Besides that silver in the 200 free, Phelps won five gold medals.
“Michael enjoys racing him, but he would definitely enjoy racing him more if that variable were not in there all of the time,” Bowman said. “I think [Biedermann] would enjoy it more, too. It’s a lose-lose [situation], because for the people who do these fantastic times, they always have to quantify it.”
Bowman said Phelps has not been fixated on the suit issue, other than seriously considering wearing only briefs at the world championships.
“I don’t think [Phelps] cares,” Bowman said. “While I think he has a great appreciation of the history of the sport and is super competitive and wants to win, he never really got caught up in this suit thing. I did.”
Even so, Bowman said, he and Phelps pondered Phelps’s showing up to the world championships wearing briefs. They eventually nixed the idea for two reasons: They didn’t want to hurt the U.S. relay teams’ performances (Phelps won golds on three relay teams). And they also feared Phelps might not be competitive enough to even reach the finals of some events.
“It would have been a fantastic statement, but he has a responsibility to the relays and he felt a responsibility to the team,” Bowman said. “If you just wore a brief it would be so absurd … We felt like that would also be like a publicity stunt.”

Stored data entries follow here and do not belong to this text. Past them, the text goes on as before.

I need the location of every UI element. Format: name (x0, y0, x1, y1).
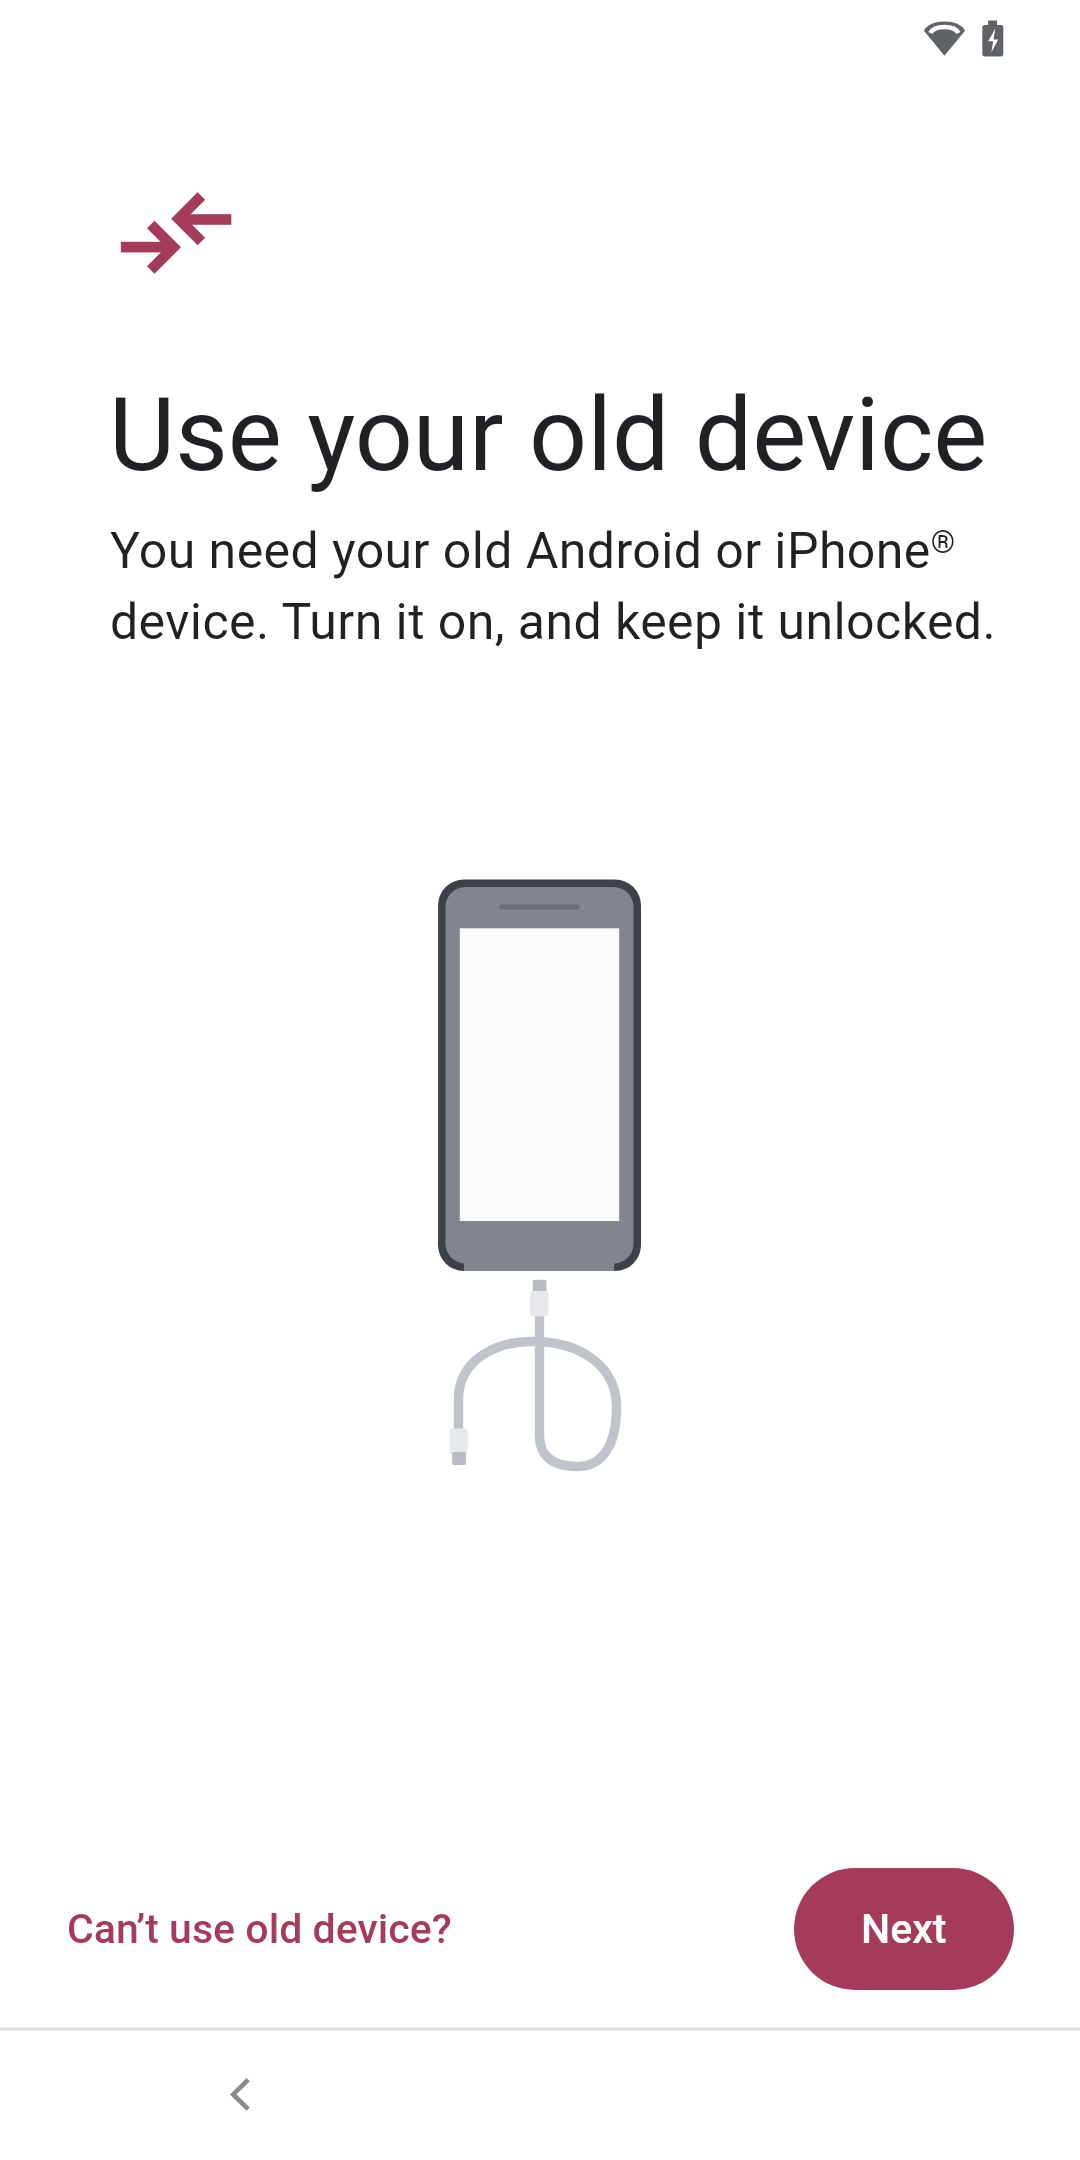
staticText: Next (861, 1905, 947, 1953)
button[interactable]: Back (180, 2035, 300, 2155)
staticText: You need your old Android or iPhone® dev… (110, 522, 1020, 651)
staticText: Can’t use old device? (67, 1905, 452, 1953)
button[interactable]: Can’t use old device? (51, 1893, 468, 1965)
button[interactable]: Next (794, 1868, 1014, 1990)
staticText: Use your old device (109, 375, 988, 495)
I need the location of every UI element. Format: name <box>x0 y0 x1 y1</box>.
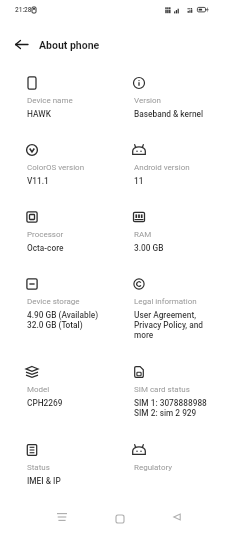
button[interactable]: Recent apps <box>48 503 76 531</box>
staticText: SIM 1: 3078888988 <box>134 398 207 408</box>
button[interactable]: Back <box>11 34 31 54</box>
button[interactable]: Version <box>131 75 231 119</box>
staticText: User Agreement, <box>134 310 196 320</box>
button[interactable]: Regulatory <box>131 442 231 476</box>
button[interactable]: ColorOS version <box>24 142 124 186</box>
staticText: 32.0 GB (Total) <box>27 320 83 330</box>
staticText: RAM <box>134 230 152 239</box>
staticText: Model <box>27 385 50 394</box>
staticText: Device storage <box>27 297 80 306</box>
staticText: 3.00 GB <box>134 243 164 253</box>
button[interactable]: Home <box>106 505 134 533</box>
staticText: ColorOS version <box>27 163 85 172</box>
staticText: Processor <box>27 230 64 239</box>
staticText: Status <box>27 463 50 472</box>
staticText: HAWK <box>27 109 51 119</box>
staticText: CPH2269 <box>27 398 63 408</box>
button[interactable]: Processor <box>24 209 124 253</box>
staticText: 11 <box>134 176 144 186</box>
button[interactable]: Device name <box>24 75 124 119</box>
staticText: Privacy Policy, and <box>134 320 203 330</box>
button[interactable]: Legal information <box>131 276 231 340</box>
staticText: About phone <box>39 39 100 51</box>
staticText: Octa-core <box>27 243 64 253</box>
button[interactable]: Model <box>24 364 124 408</box>
staticText: SIM 2: sim 2 929 <box>134 408 197 418</box>
staticText: Legal information <box>134 297 197 306</box>
staticText: 4.90 GB (Available) <box>27 310 99 320</box>
button[interactable]: Back <box>163 503 191 531</box>
button[interactable]: Device storage <box>24 276 124 330</box>
staticText: V11.1 <box>27 176 49 186</box>
button[interactable]: RAM <box>131 209 231 253</box>
button[interactable]: Android version <box>131 142 231 186</box>
staticText: Version <box>134 96 161 105</box>
staticText: more <box>134 330 154 340</box>
staticText: Android version <box>134 163 190 172</box>
staticText: SIM card status <box>134 385 190 394</box>
staticText: Device name <box>27 96 73 105</box>
staticText: Regulatory <box>134 463 173 472</box>
button[interactable]: Status <box>24 442 124 486</box>
staticText: Baseband & kernel <box>134 109 204 119</box>
staticText: 21:28 <box>15 6 32 14</box>
button[interactable]: SIM card status <box>131 364 231 418</box>
staticText: IMEI & IP <box>27 476 61 486</box>
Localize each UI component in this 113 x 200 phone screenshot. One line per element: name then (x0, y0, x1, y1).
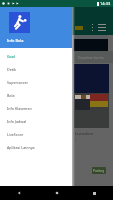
staticText: Bola (7, 93, 15, 98)
staticText: Detik (7, 67, 17, 72)
staticText: Dapatkan berita (78, 55, 104, 60)
button[interactable]: List view (92, 24, 106, 31)
staticText: 14:33 (100, 1, 111, 6)
staticText: Aplikasi Lainnya (7, 145, 35, 150)
button[interactable]: Bola (0, 89, 72, 102)
button[interactable]: Info Jadwal (0, 115, 72, 128)
button[interactable]: Detik (0, 63, 72, 76)
staticText: Info Jadwal (7, 119, 27, 124)
button[interactable]: Supersoccer (0, 76, 72, 89)
staticText: Supersoccer (7, 80, 29, 85)
staticText: Info Klasemen (7, 106, 32, 111)
button[interactable]: Aplikasi Lainnya (0, 141, 72, 154)
button[interactable]: Back (0, 186, 38, 200)
staticText: Info Bola (7, 38, 24, 43)
button[interactable]: Goal (0, 50, 72, 63)
button[interactable]: Recents (76, 186, 113, 200)
staticText: Posting (93, 169, 105, 173)
staticText: LiveScore (7, 132, 24, 137)
staticText: Goal (7, 54, 15, 59)
staticText: Lurusken (75, 131, 94, 137)
button[interactable]: LiveScore (0, 128, 72, 141)
staticText: i (75, 137, 76, 142)
button[interactable]: Posting (92, 167, 106, 174)
button[interactable]: Info Klasemen (0, 102, 72, 115)
button[interactable]: Home (38, 186, 76, 200)
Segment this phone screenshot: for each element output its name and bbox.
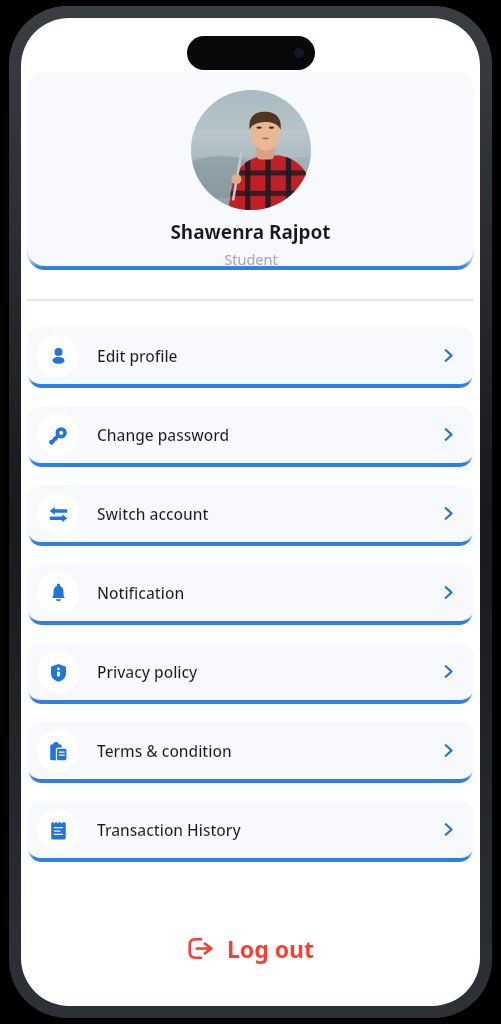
- button[interactable]: Privacy policy: [27, 643, 474, 707]
- other: Open Switch account: [440, 505, 457, 522]
- button[interactable]: Shawenra Rajpot: [27, 72, 474, 272]
- staticText: Student: [224, 249, 278, 266]
- button[interactable]: Edit profile: [27, 327, 474, 391]
- other: Open Edit profile: [440, 347, 457, 364]
- staticText: Privacy policy: [97, 661, 198, 682]
- other: Open Terms & condition: [440, 742, 457, 759]
- staticText: Shawenra Rajpot: [170, 219, 331, 245]
- button[interactable]: Terms & condition: [27, 722, 474, 786]
- staticText: Change password: [97, 424, 230, 445]
- staticText: Edit profile: [97, 345, 178, 366]
- staticText: Switch account: [97, 503, 209, 524]
- button[interactable]: Switch account: [27, 485, 474, 549]
- staticText: Log out: [227, 933, 315, 964]
- button[interactable]: Transaction History: [27, 801, 474, 865]
- staticText: Transaction History: [97, 819, 241, 840]
- button[interactable]: Log out: [173, 925, 329, 972]
- other: Open Privacy policy: [440, 663, 457, 680]
- other: Open Change password: [440, 426, 457, 443]
- staticText: Terms & condition: [97, 740, 232, 761]
- button[interactable]: Notification: [27, 564, 474, 628]
- button[interactable]: Change password: [27, 406, 474, 470]
- other: Open Notification: [440, 584, 457, 601]
- staticText: Notification: [97, 582, 185, 603]
- other: Open Transaction History: [440, 821, 457, 838]
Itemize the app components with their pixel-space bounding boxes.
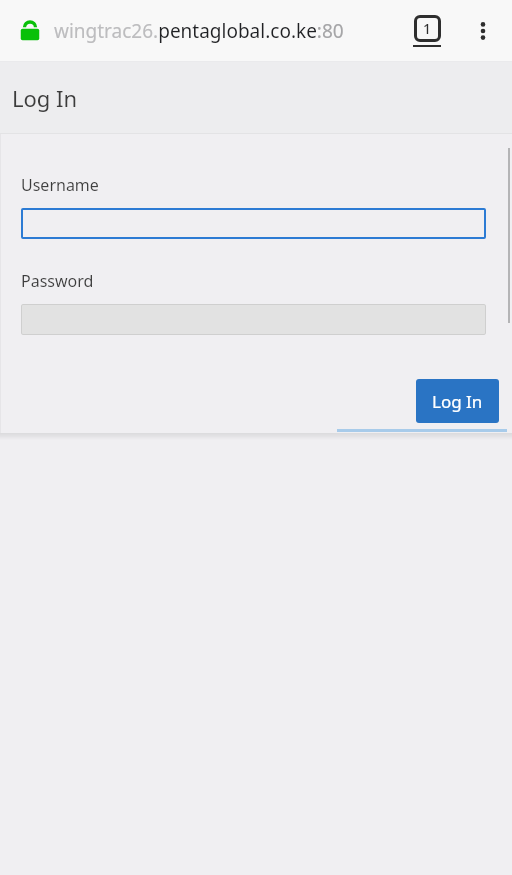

Bowman said Phelps will work out with the rest of the NBAC team four days per week until the last week of August, when five-day-a-week sessions will begin. With the departure of coach Paul Yetter to Auburn University, Bowman said, he has begun coaching all of the club’s top young stars with the assistance of NBAC coach Scott Armstrong.
He also said he hired a full-time athletic trainer, Keenan Robinson from the University of Michigan, to work with his top athletes.
Bowman, who last year coached only Phelps and a handful of post-graduate and top stars, said he might add a couple of post-graduate swimmers to the group in the coming weeks but will be very selective about those he brings aboard.
Nick Thoman trained with the group for several months earlier this year, then joined SwimMAC in Charlotte. Haley McGregory left after a few months, too, saying she missed the warm weather in Texas. Even longtime NBAC swimmer Katie Hoff said this week she planned to leave NBAC to join a new training team in Fullerton, Calif.
“After my experience in the first year, we’re going to be selective about how who we do take,” Bowman said. “For this to really work, they have to mesh with the psyche of the program, fit into the culture of our team.”